Big and bold acquisitions are risky though. AOL-Time Warner was the biggest bust in the history of the tech industry, and don't forget Hewlett-Packard's disastrous $25 billion purchase of Compaq. Microsoft ended up writing off the entirety of its $7.2 billion purchase of Nokia and even Google ended up splitting apart Motorola and selling it off, holding onto just the patents.
But there's no equivalent playbook for Amazon's purchase of Whole Foods, a 450-store grocery chain with 91,000 employees. For one, no other tech company could get away with spending that kind of money on a retailer with a 4.6 percent operating margin. But at Amazon, which has run at or near breakeven for most of its history, that represents margin expansion.
The market is giving Jeff Bezos the benefit of the doubt. Analysts are overwhelmingly bullish on the Whole Foods deal as are investors, who sent Amazon shares up 2.4 percent on Friday to $987.71, tacking on $11.3 billion in market value.

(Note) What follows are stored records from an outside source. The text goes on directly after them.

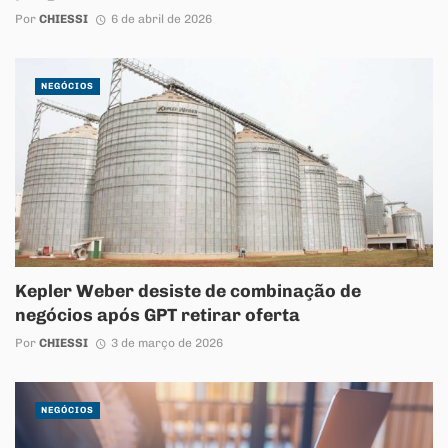
Por
CHIESSI
6 de abril de 2026
NEGÓCIOS
Kepler Weber desiste de combinação de
negócios após GPT retirar oferta
Por
CHIESSI
3 de março de 2026
NEGÓCIOS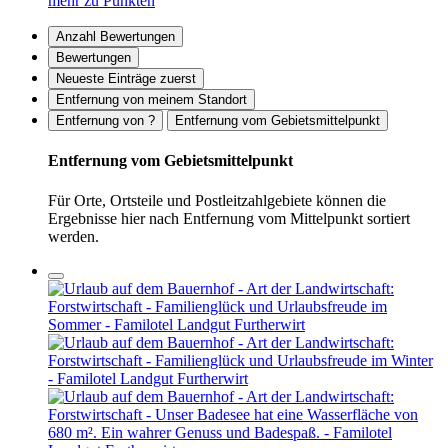
mehr zu Punkten
Anzahl Bewertungen
Bewertungen
Neueste Einträge zuerst
Entfernung von meinem Standort
Entfernung von ?
Entfernung vom Gebietsmittelpunkt
Entfernung vom Gebietsmittelpunkt
Für Orte, Ortsteile und Postleitzahlgebiete können die
Ergebnisse hier nach Entfernung vom Mittelpunkt sortiert
werden.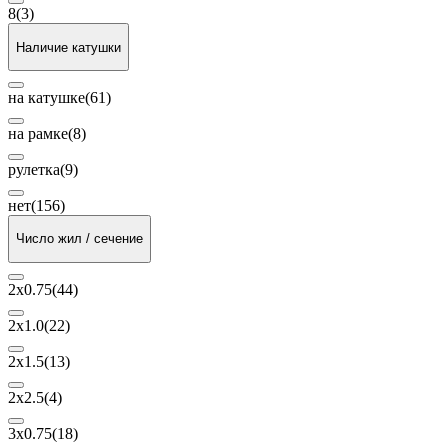
8
(3)
Наличие катушки
на катушке
(61)
на рамке
(8)
рулетка
(9)
нет
(156)
Число жил / сечение
2х0.75
(44)
2х1.0
(22)
2х1.5
(13)
2х2.5
(4)
3х0.75
(18)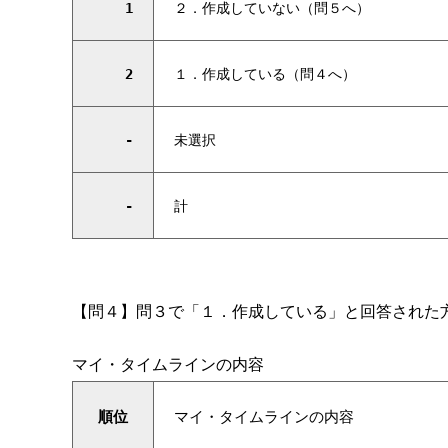
1
２．作成していない（問５へ）
2
１．作成している（問４へ）
-
未選択
-
計
【問４】問３で「１．作成している」と回答された
マイ・タイムラインの内容
順位
マイ・タイムラインの内容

"Amazon's rise to dominance in other categories has been marked by directly disrupting traditional brick-and-mortar retail categories," wrote Michael Graham, an analyst at Canaccord Genuity who recommends buying Amazon shares. "With the WFM acquisition, it jump-starts the attack on one of the least penetrated categories — groceries."

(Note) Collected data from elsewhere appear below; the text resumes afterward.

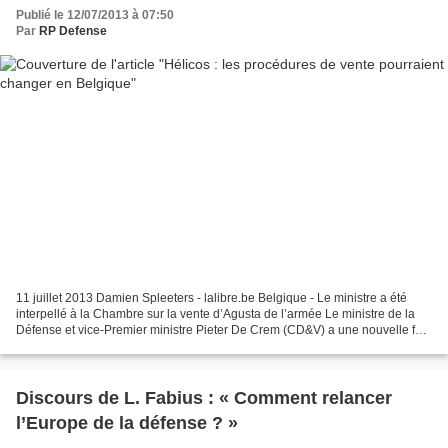
Publié le 12/07/2013 à 07:50
Par
RP Defense
11 juillet 2013 Damien Spleeters - lalibre.be Belgique - Le ministre a été
interpellé à la Chambre sur la vente d’Agusta de l’armée Le ministre de la
Défense et vice-Premier ministre Pieter De Crem (CD&V) a une nouvelle fois
été interpellé mardi en Commission...
Discours de L. Fabius : « Comment relancer
l’Europe de la défense ? »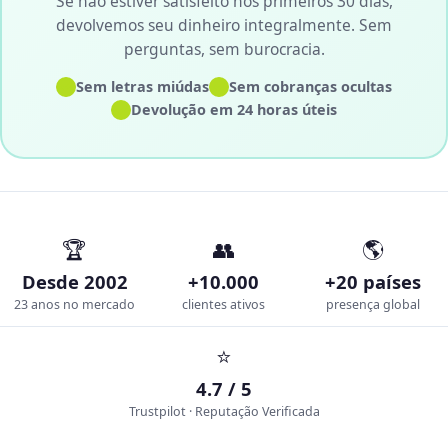
Se não estiver satisfeito nos primeiros 30 dias,
devolvemos seu dinheiro integralmente. Sem
perguntas, sem burocracia.
✓
✓
Sem letras miúdas
Sem cobranças ocultas
✓
Devolução em 24 horas úteis
🏆
👥
🌎
Desde 2002
+10.000
+20 países
23 anos no mercado
clientes ativos
presença global
⭐
4.7 / 5
Trustpilot · Reputação Verificada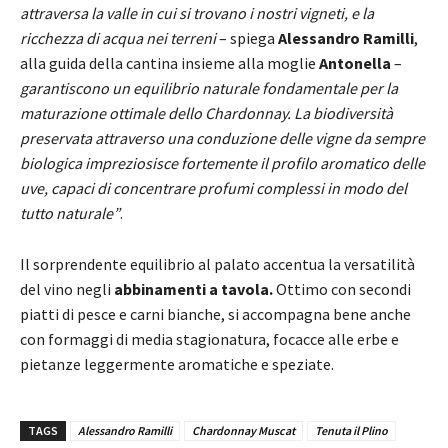
attraversa la valle in cui si trovano i nostri vigneti, e la
ricchezza di acqua nei terreni
– spiega
Alessandro Ramilli
,
alla guida della cantina insieme alla moglie
Antonella
–
garantiscono un equilibrio naturale fondamentale per la
maturazione ottimale dello Chardonnay. La biodiversità
preservata attraverso una conduzione delle vigne da sempre
biologica impreziosisce fortemente il profilo aromatico delle
uve, capaci di concentrare profumi complessi in modo del
tutto naturale”
.
Il sorprendente equilibrio al palato accentua la versatilità
del vino negli
abbinamenti a tavola.
Ottimo con secondi
piatti di pesce e carni bianche, si accompagna bene anche
con formaggi di media stagionatura, focacce alle erbe e
pietanze leggermente aromatiche e speziate.
TAGS
Alessandro Ramilli
Chardonnay Muscat
Tenuta il Plino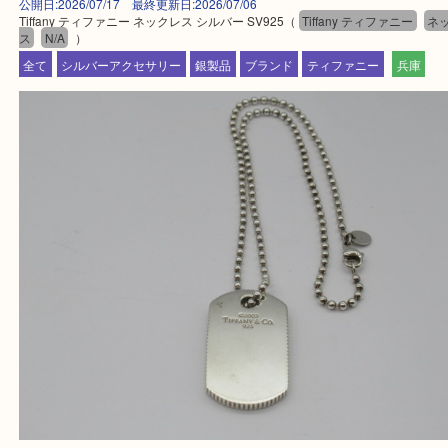
買取大吉 姫路花田店に来てよかった！そう思ってい
よう丁寧に査定いたします！
Facebook
Twitter
Line
Tiffany ティファニー ネックレス シルバー SV
公開日:2026/07/17 最終更新日:2026/07/06
Tiffany ティファニー ネックレス シルバー SV925（
Tiffany ティファニー
ス
N/A
）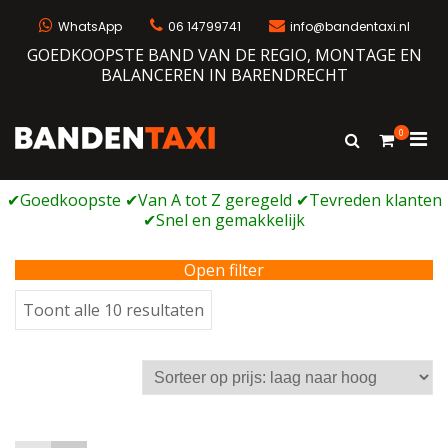
Ga
naar
WhatsApp
06 14799741
info@bandentaxi.nl
de
GOEDKOOPSTE BAND VAN DE REGIO, MONTAGE EN
inhoud
BALANCEREN IN BARENDRECHT
0
Prim
Toon
Bandentaxi
Bandengarage met eigen webshop
zoekformulie
men
voor
mobi
Open filter
Gesorteerd
Toont alle 10 resultaten
op
prijs:
laag
naar
hoog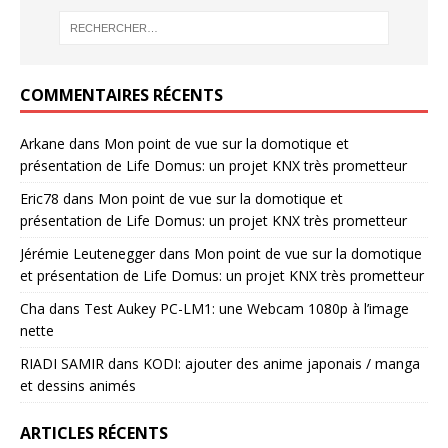
COMMENTAIRES RÉCENTS
Arkane
dans
Mon point de vue sur la domotique et
présentation de Life Domus: un projet KNX très prometteur
Eric78
dans
Mon point de vue sur la domotique et
présentation de Life Domus: un projet KNX très prometteur
Jérémie Leutenegger
dans
Mon point de vue sur la domotique
et présentation de Life Domus: un projet KNX très prometteur
Cha
dans
Test Aukey PC-LM1: une Webcam 1080p à l’image
nette
RIADI SAMIR
dans
KODI: ajouter des anime japonais / manga
et dessins animés
ARTICLES RÉCENTS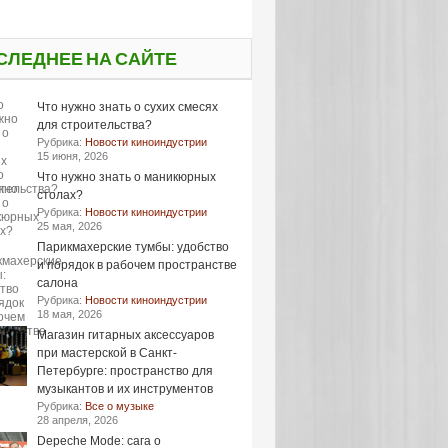
СЛЕДНЕЕ НА САЙТЕ
Что нужно знать о сухих смесях
для строительства?
Рубрика:
Новости киноиндустрии
15 июня, 2026
Что нужно знать о маникюрных
столах?
Рубрика:
Новости киноиндустрии
25 мая, 2026
Парикмахерские тумбы: удобство
и порядок в рабочем пространстве
салона
Рубрика:
Новости киноиндустрии
18 мая, 2026
Магазин гитарных аксессуаров
при мастерской в Санкт-
Петербурге: пространство для
музыкантов и их инструментов
Рубрика:
Все о музыке
28 апреля, 2026
Depeche Mode: сага о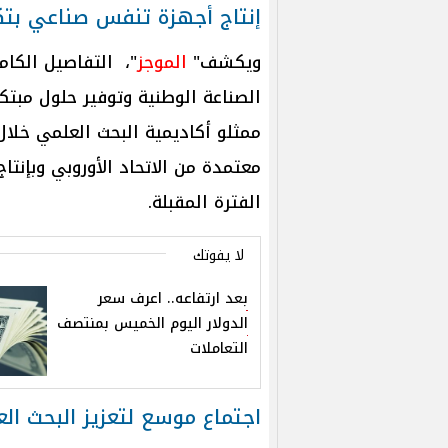
إنتاج أجهزة تنفس صناعي بتكنول
ويكشف"
الموجز
"، التفاصيل الكا
الصناعة الوطنية وتوفير حلول مبتك
ممثلو أكاديمية البحث العلمي خلال
الفترة المقبلة.
لا يفوتك
بعد ارتفاعه.. اعرف سعر
الدولار اليوم الخميس بمنتصف
التعاملات
اجتماع موسع لتعزيز البحث ا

Perhaps none of Amazon's peers could get away with spending billions of dollars on a grocery store chain, but as they look to put their market cap and balance sheet to work, the tech leaders will keep looking well beyond their own backyard.
Correction: This story was revised to correct when Apple booked more than $7 billion in services revenue. It was in the quarter that ended last December.